I have used a 2-3mm spacer between the frame and drive side cup. This might solve your problem and even out you crank arms clearance. I'm not sure which BB you have but this might help. By going to a longer crank spindle you might gain the extra clearnce but your cranks are prolly still going to be off center. The actual chainline on a s/s doesnt really matter that much as long as the chain is straight. I've run cranks with less than 5 mm clearance on the stays and never had a problem. If your BB is adjustable, center the cranks in the frame and space the front ring to line up on your freewheel or in the event you are using a freehub (cassette type ) rear wheel, space it to line up on the chain ring.


----------



## shiggy (Dec 19, 1998)

As long as it does not hit while riding any amount of clearance is fine. There is going to be some flex so 2 mm is marginal. You do not _need_ 10 mm and it does not need to be the same on both sides


----------



## shiggy (Dec 19, 1998)

Enoch said:


> I have used a 2-3mm spacer between the frame and drive side cup...
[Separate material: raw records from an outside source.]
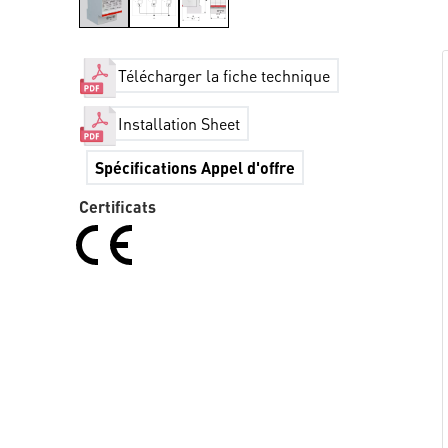
Télécharger la fiche technique
Installation Sheet
Spécifications Appel d'offre
Certificats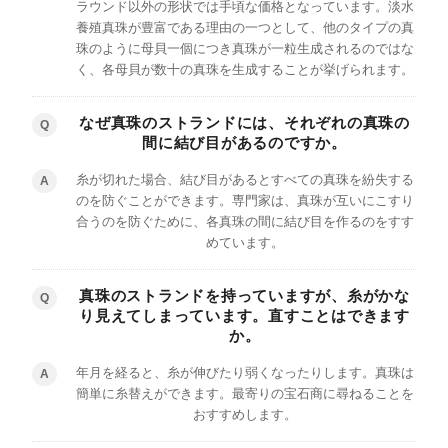
ラウンド以外の形状では手頃な価格となっています。淡水
養殖真珠が豊富である理由の一つとして、他のタイプの真
珠のように母貝一個につき真珠が一粒生成されるのではな
く、各母貝が数十の真珠を生成することが挙げられます。
なぜ真珠のストランドには、それぞれの真珠の
Q
間に結び目があるのですか。
糸が切れた場合、結び目があるとすべての真珠を紛失する
A
のを防ぐことができます。専門家は、真珠が互いにこすり
合うのを防ぐために、各真珠の間に結び目を作るのをすす
めています。
真珠のストランドを持っていますが、糸がかな
Q
り見えてしまっています。直すことはできます
か。
年月を経ると、糸が伸びたり弱くなったりします。真珠は
A
簡単に糸替えができます。最寄りの宝石商に尋ねることを
おすすめします。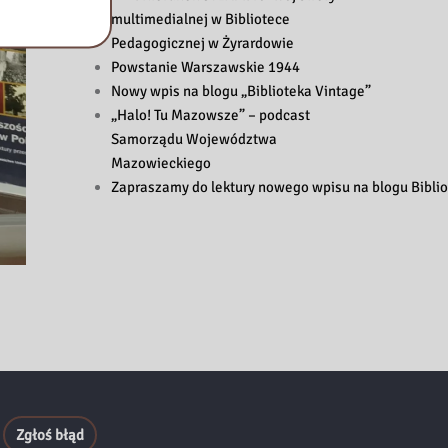
multimedialnej w Bibliotece
Pedagogicznej w Żyrardowie
Powstanie Warszawskie 1944
Nowy wpis na blogu „Biblioteka Vintage”
„Halo! Tu Mazowsze” – podcast
Samorządu Województwa
Mazowieckiego
Zapraszamy do lektury nowego wpisu na blogu Biblio
Zgłoś błąd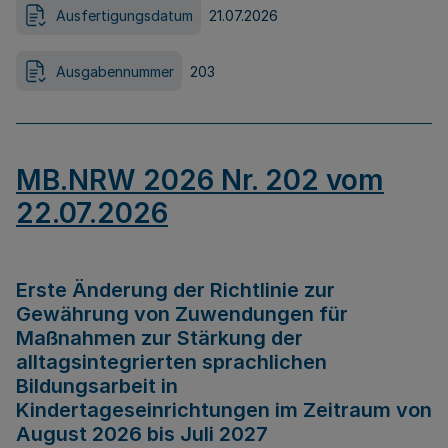
Ausfertigungsdatum
21.07.2026
Ausgabennummer
203
MB.NRW 2026 Nr. 202 vom
22.07.2026
Erste Änderung der Richtlinie zur
Gewährung von Zuwendungen für
Maßnahmen zur Stärkung der
alltagsintegrierten sprachlichen
Bildungsarbeit in
Kindertageseinrichtungen im Zeitraum von
August 2026 bis Juli 2027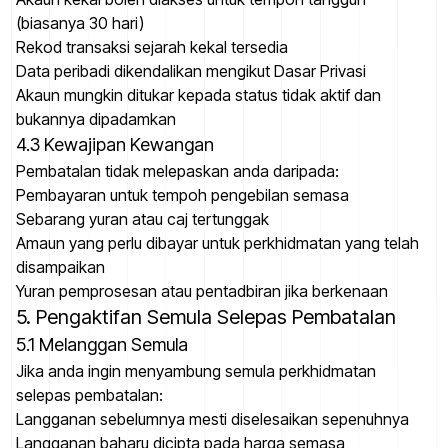
(biasanya 30 hari)
Rekod transaksi sejarah kekal tersedia
Data peribadi dikendalikan mengikut Dasar Privasi
Akaun mungkin ditukar kepada status tidak aktif dan
bukannya dipadamkan
4.3 Kewajipan Kewangan
Pembatalan tidak melepaskan anda daripada:
Pembayaran untuk tempoh pengebilan semasa
Sebarang yuran atau caj tertunggak
Amaun yang perlu dibayar untuk perkhidmatan yang telah
disampaikan
Yuran pemprosesan atau pentadbiran jika berkenaan
5. Pengaktifan Semula Selepas Pembatalan
5.1 Melanggan Semula
Jika anda ingin menyambung semula perkhidmatan
selepas pembatalan:
Langganan sebelumnya mesti diselesaikan sepenuhnya
Langganan baharu dicipta pada harga semasa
That would move it the wrong way. His clearance problem is on the non-drive side.


----------



## Enoch (Jun 12, 2004)

shiggy said:


> That would move it the wrong way. His clearance problem is on the non-drive side.


OOpps, I miss-read, Thought he said Drive, 
My Bad


----------



## endure26 (Oct 19, 2004)

2mm is probably not enough. If you're just spinning around the block it might be OK. However, if you start cranking uphill and flex the BB or the crank arm you may whack the frame and it's likely to take some paint. Clearance needed is a factor of how much the crank flexes, how much the BB/frame flexes, chainline, and length options for BB you run (simply can't get a BB in 1mm increments).


----------



## os2 (Jan 22, 2004)

I think you're all correct on the crankarm/chainstay clearance -- flexing the cranks makes 2mm seem borderline. So...I tried to calculate what a longer BB length would do measurement-wise and going to a 130mm spindle (from a 125mm) should get me to 7mm of clearance on both sides (with a 47.5mm chainline, which lines up with a WI ENO rear hub.)
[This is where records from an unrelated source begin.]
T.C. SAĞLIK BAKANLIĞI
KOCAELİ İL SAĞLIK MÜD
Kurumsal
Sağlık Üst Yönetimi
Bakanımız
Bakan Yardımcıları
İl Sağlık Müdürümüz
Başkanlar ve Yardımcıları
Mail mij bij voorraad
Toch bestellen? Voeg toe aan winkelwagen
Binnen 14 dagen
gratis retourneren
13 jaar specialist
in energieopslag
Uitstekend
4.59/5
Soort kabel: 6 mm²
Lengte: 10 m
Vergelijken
However, now that I'm worrying about too close... Does 4mm seem like enough clearance between the chainring and the chainstay? (That's where it is right now. <sigh>) Going to a 135mm spindle would get me to 9.5mm crankarn/chainstay spacing and 50mm chainline.. Better?

Thank you for the really useful help everyone!


----------



## shiggy (Dec 19, 1998)

os2 said:


> ...However, now that I'm worrying about too close... Does 4mm seem like enough clearance between the chainring and the chainstay? (That's where it is right now. <sigh>)...
> 
> Thank you for the really useful help everyone!


4 mm is about what I have.


----------



## the Inbred (Jan 13, 2004)

i shoot for 5 or 6. i'm setting up profiles now that are about 3mm from hitting on the driveside. that freaks me out. so i think i'm gonna go pick up a spacer tomorrow.


----------



## brant (Jan 6, 2004)

the Inbred said:


> i shoot for 5 or 6. i'm setting up profiles now that are about 3mm from hitting on the driveside. that freaks me out. so i think i'm gonna go pick up a spacer tomorrow.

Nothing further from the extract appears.